(Records drawn from a dataset)

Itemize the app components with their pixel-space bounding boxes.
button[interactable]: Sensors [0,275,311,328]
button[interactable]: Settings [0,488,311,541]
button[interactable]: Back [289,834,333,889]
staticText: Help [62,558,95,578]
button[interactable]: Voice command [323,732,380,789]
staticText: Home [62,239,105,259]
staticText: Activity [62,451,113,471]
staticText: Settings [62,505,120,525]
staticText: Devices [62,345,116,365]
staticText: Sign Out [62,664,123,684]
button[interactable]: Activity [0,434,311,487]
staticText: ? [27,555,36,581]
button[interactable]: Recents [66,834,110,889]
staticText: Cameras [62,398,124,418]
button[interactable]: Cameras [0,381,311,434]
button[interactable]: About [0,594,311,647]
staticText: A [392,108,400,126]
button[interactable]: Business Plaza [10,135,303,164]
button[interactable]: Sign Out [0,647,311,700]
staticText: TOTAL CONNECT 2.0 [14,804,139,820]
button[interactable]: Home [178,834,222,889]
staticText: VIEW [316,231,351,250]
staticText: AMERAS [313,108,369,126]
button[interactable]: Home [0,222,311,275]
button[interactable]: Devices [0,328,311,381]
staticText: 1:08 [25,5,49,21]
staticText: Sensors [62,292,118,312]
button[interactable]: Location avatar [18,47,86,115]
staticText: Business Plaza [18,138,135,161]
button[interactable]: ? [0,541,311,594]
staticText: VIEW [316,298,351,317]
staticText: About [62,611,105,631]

--

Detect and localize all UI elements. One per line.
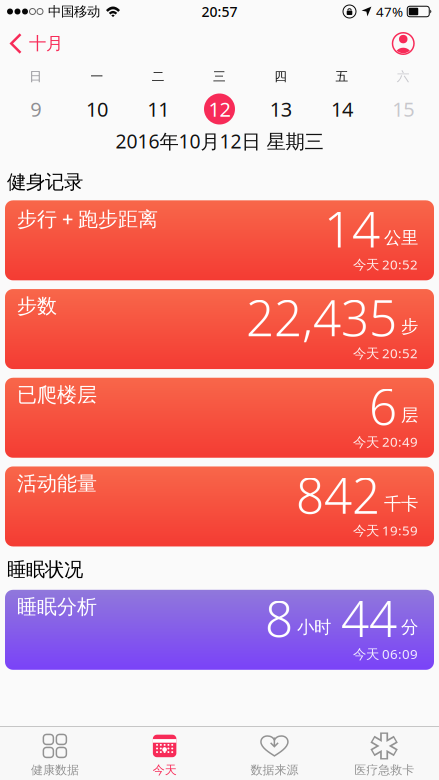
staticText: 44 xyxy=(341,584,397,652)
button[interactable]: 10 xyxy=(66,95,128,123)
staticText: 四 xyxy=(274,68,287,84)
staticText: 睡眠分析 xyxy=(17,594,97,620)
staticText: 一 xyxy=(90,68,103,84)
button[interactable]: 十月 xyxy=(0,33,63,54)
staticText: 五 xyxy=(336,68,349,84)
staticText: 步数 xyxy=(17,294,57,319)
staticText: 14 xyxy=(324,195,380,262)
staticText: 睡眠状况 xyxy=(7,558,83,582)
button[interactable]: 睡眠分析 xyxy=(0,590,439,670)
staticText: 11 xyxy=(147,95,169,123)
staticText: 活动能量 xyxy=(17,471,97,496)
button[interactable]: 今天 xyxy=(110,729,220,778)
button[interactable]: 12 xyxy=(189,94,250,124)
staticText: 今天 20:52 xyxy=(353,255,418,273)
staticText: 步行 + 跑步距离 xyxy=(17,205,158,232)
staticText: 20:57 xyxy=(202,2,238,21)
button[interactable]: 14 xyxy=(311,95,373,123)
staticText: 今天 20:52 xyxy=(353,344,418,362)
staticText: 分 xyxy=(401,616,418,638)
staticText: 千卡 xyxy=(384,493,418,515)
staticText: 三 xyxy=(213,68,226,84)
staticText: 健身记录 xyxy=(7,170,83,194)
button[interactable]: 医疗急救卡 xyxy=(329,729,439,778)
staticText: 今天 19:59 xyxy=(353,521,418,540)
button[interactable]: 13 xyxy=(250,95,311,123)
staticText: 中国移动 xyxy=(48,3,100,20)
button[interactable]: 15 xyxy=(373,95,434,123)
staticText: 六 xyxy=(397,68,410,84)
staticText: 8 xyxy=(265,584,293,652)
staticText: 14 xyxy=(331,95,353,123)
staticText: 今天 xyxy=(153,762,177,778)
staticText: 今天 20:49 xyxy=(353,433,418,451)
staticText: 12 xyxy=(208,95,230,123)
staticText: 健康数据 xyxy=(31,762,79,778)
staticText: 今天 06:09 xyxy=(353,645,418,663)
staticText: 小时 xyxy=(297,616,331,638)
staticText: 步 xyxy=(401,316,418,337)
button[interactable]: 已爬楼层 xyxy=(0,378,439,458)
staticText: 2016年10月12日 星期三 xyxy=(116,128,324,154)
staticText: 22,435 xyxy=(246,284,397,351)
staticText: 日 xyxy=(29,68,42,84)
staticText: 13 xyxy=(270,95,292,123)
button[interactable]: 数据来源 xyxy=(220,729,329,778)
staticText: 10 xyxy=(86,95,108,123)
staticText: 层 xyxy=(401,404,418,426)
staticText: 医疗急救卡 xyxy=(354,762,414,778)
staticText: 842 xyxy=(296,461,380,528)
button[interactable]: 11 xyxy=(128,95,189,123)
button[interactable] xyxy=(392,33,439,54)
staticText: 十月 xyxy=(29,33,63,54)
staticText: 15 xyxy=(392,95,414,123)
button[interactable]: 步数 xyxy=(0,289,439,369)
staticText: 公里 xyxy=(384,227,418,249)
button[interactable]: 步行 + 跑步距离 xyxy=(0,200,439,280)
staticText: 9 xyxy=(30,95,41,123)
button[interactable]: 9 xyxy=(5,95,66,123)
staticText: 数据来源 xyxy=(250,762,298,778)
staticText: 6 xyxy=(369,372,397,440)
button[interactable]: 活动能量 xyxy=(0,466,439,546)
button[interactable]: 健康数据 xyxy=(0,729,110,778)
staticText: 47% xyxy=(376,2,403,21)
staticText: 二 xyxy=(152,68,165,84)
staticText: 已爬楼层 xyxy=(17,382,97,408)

▶ **HOW TO COMPLETE THIS TASK**:
Show every line above where "About" is found.

▶ **YOUR RESPONSE**:
button[interactable]: About [0,594,311,647]
staticText: About [62,611,105,631]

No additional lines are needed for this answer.